104. The predictive scanning input system of claim 103, wherein the comparison means, compares each detected element to the plurality of sequences sequentially containing each of the previously detected elements, and upon determining that a detected element ends a sequence, the comparison means accesses the sequence.

105. The predictive scanning input system of claim 104 further comprising:

output means, operatively connected to the comparison means and the memory means, for outputting a prestored message corresponding to the accessed sequence.

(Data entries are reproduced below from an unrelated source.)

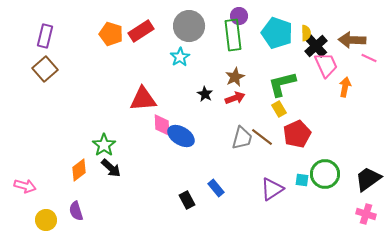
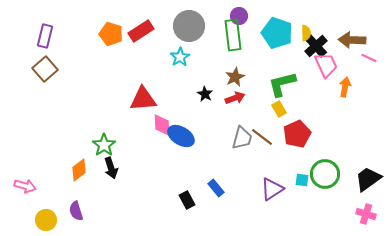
black arrow: rotated 30 degrees clockwise
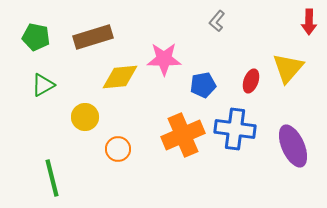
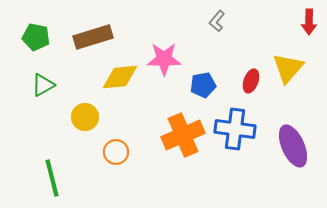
orange circle: moved 2 px left, 3 px down
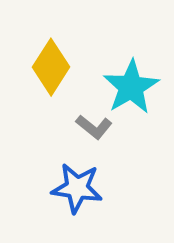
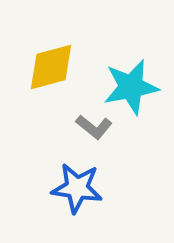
yellow diamond: rotated 42 degrees clockwise
cyan star: rotated 20 degrees clockwise
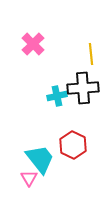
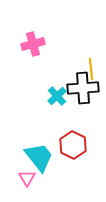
pink cross: rotated 30 degrees clockwise
yellow line: moved 15 px down
cyan cross: rotated 30 degrees counterclockwise
cyan trapezoid: moved 1 px left, 2 px up
pink triangle: moved 2 px left
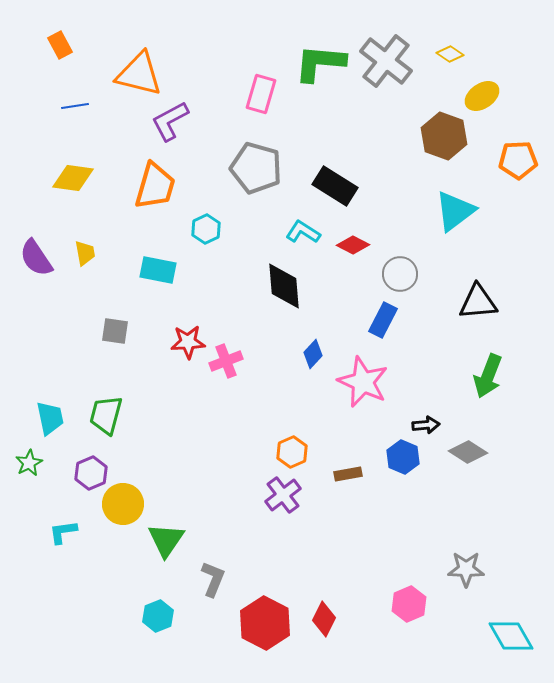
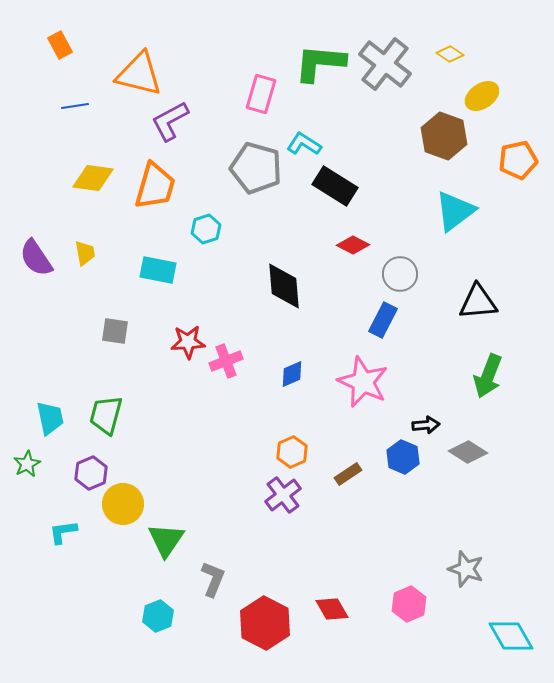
gray cross at (386, 61): moved 1 px left, 3 px down
orange pentagon at (518, 160): rotated 9 degrees counterclockwise
yellow diamond at (73, 178): moved 20 px right
cyan hexagon at (206, 229): rotated 8 degrees clockwise
cyan L-shape at (303, 232): moved 1 px right, 88 px up
blue diamond at (313, 354): moved 21 px left, 20 px down; rotated 24 degrees clockwise
green star at (29, 463): moved 2 px left, 1 px down
brown rectangle at (348, 474): rotated 24 degrees counterclockwise
gray star at (466, 569): rotated 18 degrees clockwise
red diamond at (324, 619): moved 8 px right, 10 px up; rotated 56 degrees counterclockwise
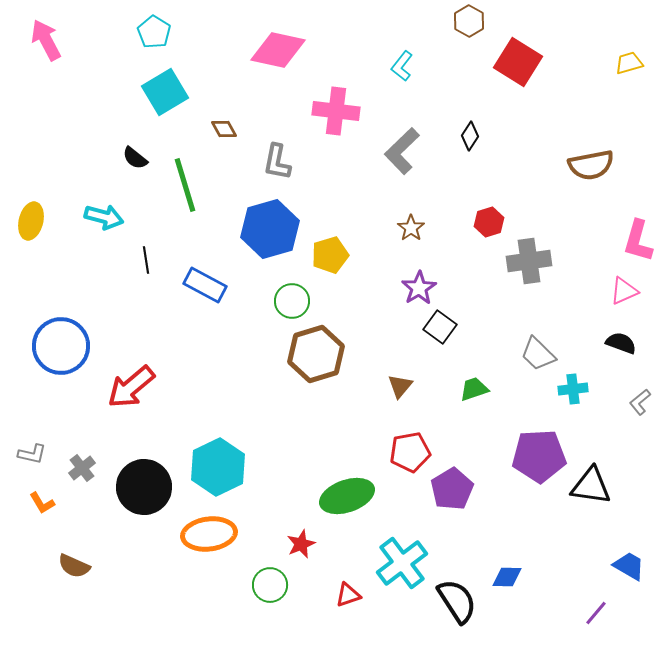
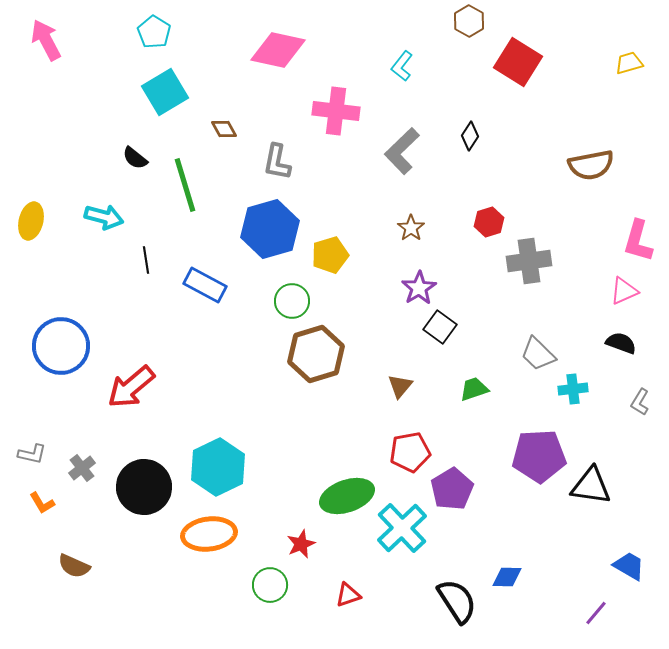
gray L-shape at (640, 402): rotated 20 degrees counterclockwise
cyan cross at (402, 563): moved 35 px up; rotated 6 degrees counterclockwise
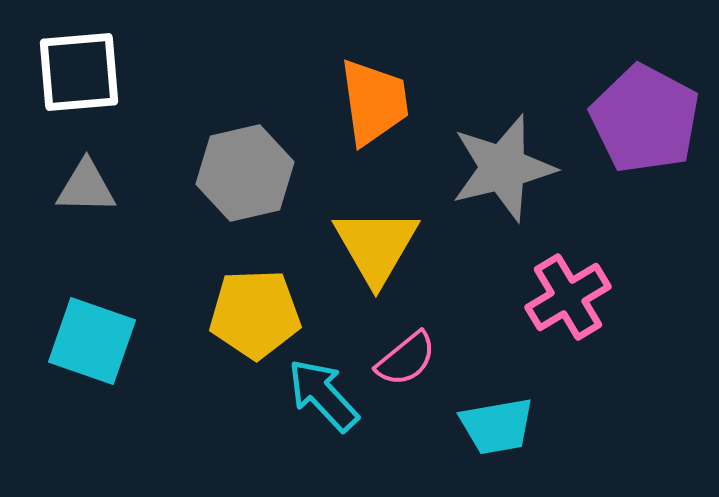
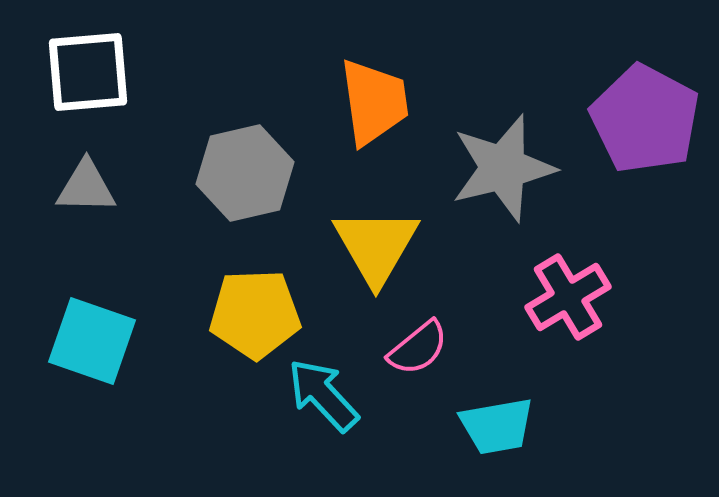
white square: moved 9 px right
pink semicircle: moved 12 px right, 11 px up
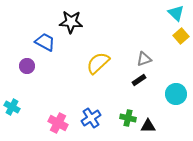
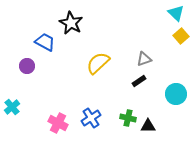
black star: moved 1 px down; rotated 25 degrees clockwise
black rectangle: moved 1 px down
cyan cross: rotated 21 degrees clockwise
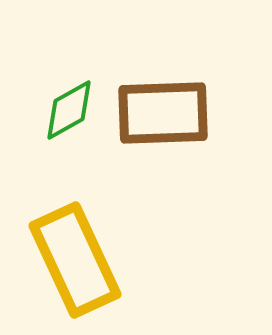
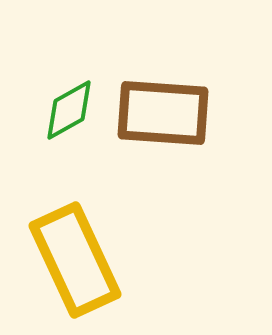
brown rectangle: rotated 6 degrees clockwise
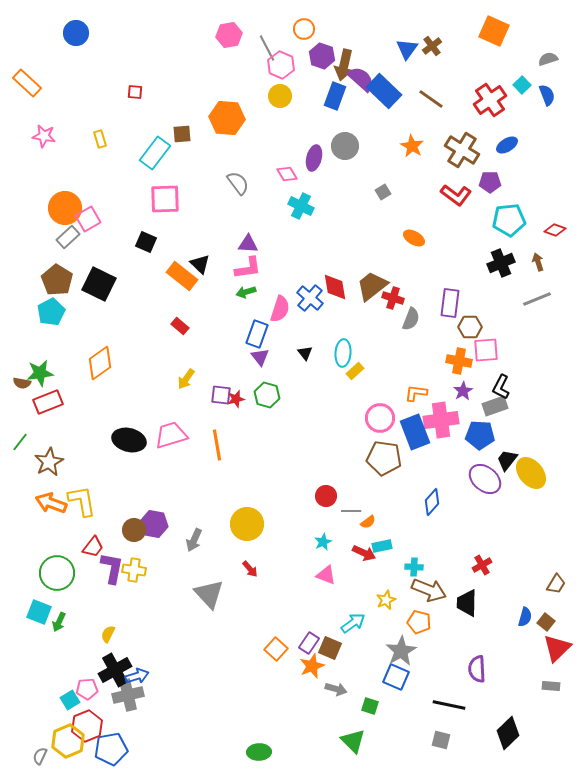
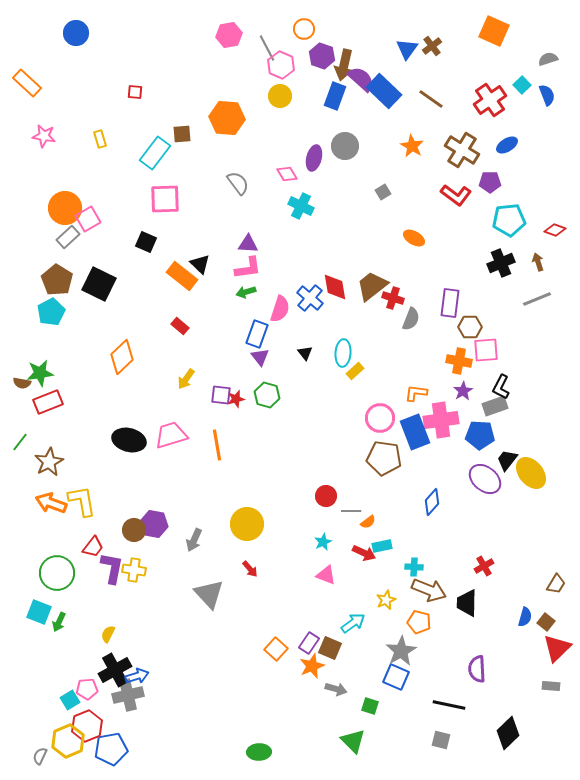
orange diamond at (100, 363): moved 22 px right, 6 px up; rotated 8 degrees counterclockwise
red cross at (482, 565): moved 2 px right, 1 px down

106. A method of predictive input scanning for predictive selection of keys on a keyboard, comprising the steps of:

(a) selecting a key and simulating activation of the key upon maintaining selection for a first predetermined period of time;

(b) detecting simulated activation of the key and detecting a first element corresponding to the simulated activated key;

(c) storing a plurality of sequences, each including a plurality of elements, each element corresponding to one of a plurality of keys on the keyboard;

(d) determining which of the plurality of stored sequences begin with the detected first element, determining second elements as being elements of at least one of the plurality of stored sequences beginning with the detected first element which immediately follow the detected first element, and determining which of the plurality of keys correspond to each second element; and

(e) activating an indicator for each of the plurality of keys determined to correspond to each of the second elements to thereby define a limited number of second element keys for subsequent simulated activation.

107. The method of claim 106, further comprising the steps of:

(f) selecting a key and eventually simulating activation of one of the defined limited number of second element keys with an input device;

(g) detecting a selected key upon the input device maintaining selection of a key for the first predetermined period of time;

(h) determining if the selected key is one of the defined limited number of second element keys;

(i) detecting simulated activation of one of the defined limited number of second element keys and detecting the second element corresponding to the simulated activated key upon the selected key being determined to be one of the defined limited number of second element keys;

(j) determining a keyboard location of the selected key upon the selected key failing to be determined to be one of the defined limited number of second element keys;

(k) determining which of the defined limited number of second element keys is in closest proximity to the determined keyboard location; and

(l) detecting simulated activation of the determined closest proximate second element key and detecting the second element corresponding to the simulated activated key.

108. The method of claim 107, further comprising the steps of:

(m) comparing the detected second element to the plurality of sequences sequentially containing the previously detected first element, determining which of the plurality of sequences contain the detected second element as a next sequential element, determining third elements as being elements of those sequences containing the detected second element as a next sequential element which immediately follow the detected second element, and determining which of the plurality of keys correspond to each third element; and

(n) activating an indicator for each of the plurality of keys determined to correspond to each of the third elements to thereby define a limited number of third element keys for subsequent simulated activation.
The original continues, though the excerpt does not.